MATHEMATICS

THE STORY OF DIVISIBLE BY 3  

I like watching the registration number of vehicles and play with the numbers...Once walking down the Lane i noticed and came across a startling revelation of divisibility by 3.

The number of car was 7485...now i thought whether this number was divisible by 3….The old method of divisibility by three is add up all the digits and if the sum is divisible then the number too is divisible by three….But that day my mind was preoccupied and it became an arduous task to add up 7+4+8+5...But then 7+4=11 and 8+5=13...i thought if 7+4 were to borrow from 8+5 then, 7+4+1(borrowed from 8+5)=12(divisible by 3). and 8+5-1(1 given to 7+4)=12(divisible by three)....and hence 12+12=24 and 2+4=6, that means 7485 is divisible by 3.

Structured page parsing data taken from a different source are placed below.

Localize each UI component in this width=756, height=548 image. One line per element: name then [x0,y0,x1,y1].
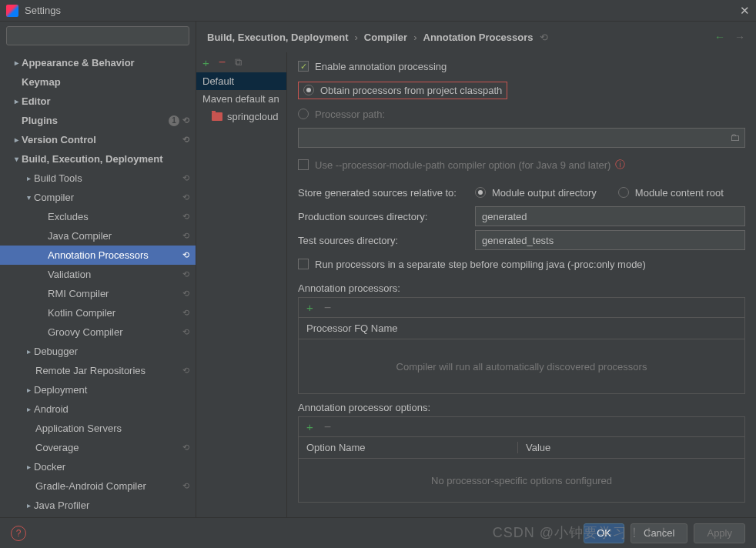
tree-excludes[interactable]: Excludes⟲ [0,207,196,226]
reset-icon: ⟲ [182,192,189,202]
tree-bed[interactable]: ▾Build, Execution, Deployment [0,149,196,169]
ann-proc-table: + − Processor FQ Name Compiler will run … [298,297,745,394]
reset-icon: ⟲ [182,231,189,241]
tree-remote-jar[interactable]: Remote Jar Repositories⟲ [0,361,196,380]
tree-version-control[interactable]: ▸Version Control⟲ [0,130,196,149]
proc-path-input[interactable]: 🗀 [298,128,745,148]
breadcrumb-p3: Annotation Processors [423,32,534,43]
tree-keymap[interactable]: Keymap [0,72,196,92]
reset-icon: ⟲ [182,366,189,376]
highlight-annotation: Obtain processors from project classpath [298,82,507,99]
reset-icon: ⟲ [182,212,189,222]
folder-icon [212,112,222,121]
enable-label: Enable annotation processing [315,61,447,72]
module-output-radio[interactable] [475,187,486,198]
tree-gradle-android[interactable]: Gradle-Android Compiler⟲ [0,476,196,496]
breadcrumb-p1[interactable]: Build, Execution, Deployment [207,32,348,43]
obtain-radio[interactable] [303,85,314,95]
reset-icon: ⟲ [182,173,189,183]
browse-icon[interactable]: 🗀 [730,132,740,143]
settings-form: Enable annotation processing Obtain proc… [287,52,756,517]
test-dir-input[interactable] [475,230,745,250]
tree-groovy[interactable]: Groovy Compiler⟲ [0,322,196,342]
breadcrumb: Build, Execution, Deployment › Compiler … [196,22,756,52]
help-icon[interactable]: ⓘ [615,158,625,172]
proc-path-label: Processor path: [315,109,385,120]
reset-icon: ⟲ [182,481,189,491]
reset-icon: ⟲ [182,443,189,453]
chevron-right-icon: › [413,32,416,43]
module-content-radio[interactable] [618,187,629,198]
store-label: Store generated sources relative to: [298,187,475,199]
profile-default[interactable]: Default [196,72,286,90]
title-bar: Settings ✕ [0,0,756,22]
reset-icon: ⟲ [182,289,189,299]
tree-deployment[interactable]: ▸Deployment [0,380,196,399]
reset-icon: ⟲ [182,135,189,145]
copy-profile-icon[interactable]: ⧉ [235,56,242,68]
fq-name-col: Processor FQ Name [306,322,737,334]
reset-icon: ⟲ [182,115,189,125]
ann-opt-table: + − Option Name Value No processor-speci… [298,416,745,503]
close-icon[interactable]: ✕ [740,4,750,18]
tree-app-servers[interactable]: Application Servers [0,419,196,438]
proc-path-radio[interactable] [298,109,309,119]
add-processor-icon[interactable]: + [306,301,313,314]
app-logo-icon [6,5,18,17]
cancel-button[interactable]: Cancel [631,523,687,543]
tree-compiler[interactable]: ▾Compiler⟲ [0,188,196,207]
tree-android[interactable]: ▸Android [0,399,196,419]
reset-icon: ⟲ [182,250,189,260]
module-path-label: Use --processor-module-path compiler opt… [315,159,610,171]
tree-appearance[interactable]: ▸Appearance & Behavior [0,53,196,72]
tree-java-compiler[interactable]: Java Compiler⟲ [0,226,196,246]
enable-checkbox[interactable] [298,61,309,72]
tree-editor[interactable]: ▸Editor [0,92,196,111]
ann-proc-empty: Compiler will run all automatically disc… [299,339,744,393]
test-dir-label: Test sources directory: [298,235,475,246]
run-separate-label: Run processors in a separate step before… [315,259,646,270]
tree-java-profiler[interactable]: ▸Java Profiler [0,496,196,515]
nav-back-icon[interactable]: ← [714,31,725,43]
reset-icon: ⟲ [182,308,189,318]
reset-icon: ⟲ [540,32,548,43]
help-button[interactable]: ? [11,526,26,541]
opt-value-col: Value [517,442,737,453]
plugins-badge: 1 [169,115,179,126]
ann-opt-label: Annotation processor options: [298,402,745,413]
profile-maven[interactable]: Maven default an [196,90,286,108]
tree-docker[interactable]: ▸Docker [0,457,196,476]
ok-button[interactable]: OK [584,523,624,543]
remove-option-icon[interactable]: − [324,420,331,434]
window-title: Settings [25,5,61,16]
profiles-panel: + − ⧉ Default Maven default an springclo… [196,52,287,517]
ann-opt-empty: No processor-specific options configured [299,459,744,502]
apply-button[interactable]: Apply [694,523,745,543]
reset-icon: ⟲ [182,327,189,337]
ann-proc-label: Annotation processors: [298,282,745,294]
tree-rmi[interactable]: RMI Compiler⟲ [0,284,196,303]
remove-processor-icon[interactable]: − [324,301,331,315]
tree-annotation-processors[interactable]: Annotation Processors⟲ [0,246,196,265]
nav-forward-icon[interactable]: → [734,31,745,43]
tree-coverage[interactable]: Coverage⟲ [0,438,196,457]
prod-dir-label: Production sources directory: [298,211,475,222]
run-separate-checkbox[interactable] [298,259,309,269]
prod-dir-input[interactable] [475,206,745,226]
profile-module[interactable]: springcloud [196,108,286,125]
search-input[interactable] [6,26,189,45]
module-path-checkbox[interactable] [298,159,309,170]
reset-icon: ⟲ [182,269,189,279]
dialog-footer: ? OK Cancel Apply [0,517,756,548]
tree-build-tools[interactable]: ▸Build Tools⟲ [0,169,196,188]
settings-sidebar: 🔍 ▸Appearance & Behavior Keymap ▸Editor … [0,22,196,517]
tree-validation[interactable]: Validation⟲ [0,265,196,284]
tree-plugins[interactable]: Plugins1⟲ [0,111,196,130]
tree-kotlin[interactable]: Kotlin Compiler⟲ [0,303,196,322]
add-profile-icon[interactable]: + [202,56,209,69]
chevron-right-icon: › [354,32,357,43]
add-option-icon[interactable]: + [306,420,313,433]
tree-debugger[interactable]: ▸Debugger [0,342,196,361]
breadcrumb-p2[interactable]: Compiler [364,32,407,43]
remove-profile-icon[interactable]: − [219,55,226,69]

I came to this discovery that however long a number may be...If we pair numbers and then all the pairs are divisible by 3 then the whole huge number will be divisible by 3. in case there are pair of pairs i.e., two pairs that are not divisible by 3, then we can borrow 1 or 2 from these and see if they are divisible…

For eg., consider a number 847758468981...now we pair the nos. 84 77  58 46 89 81

7+7=14

5+8=13

4+6=10

8+9=17

8+1=9(divisible by 3)

But the first four pairs if observed carefully even though not divisible by 3, but if they exchange one with the adjacent pair their sum will be divisible by three and consequently the whole number will be...which in fact if we verify 7+7+5+8+4+6+8+9+8+1=63.

It may not seem significant but adding up two nos instead of all the digits is quicker and also is playful when we borrow and lend 1s and 2s in the balancing act to make it TRIDIVISIBLE.

In case there are odd digits in a huge number we can always append a 0.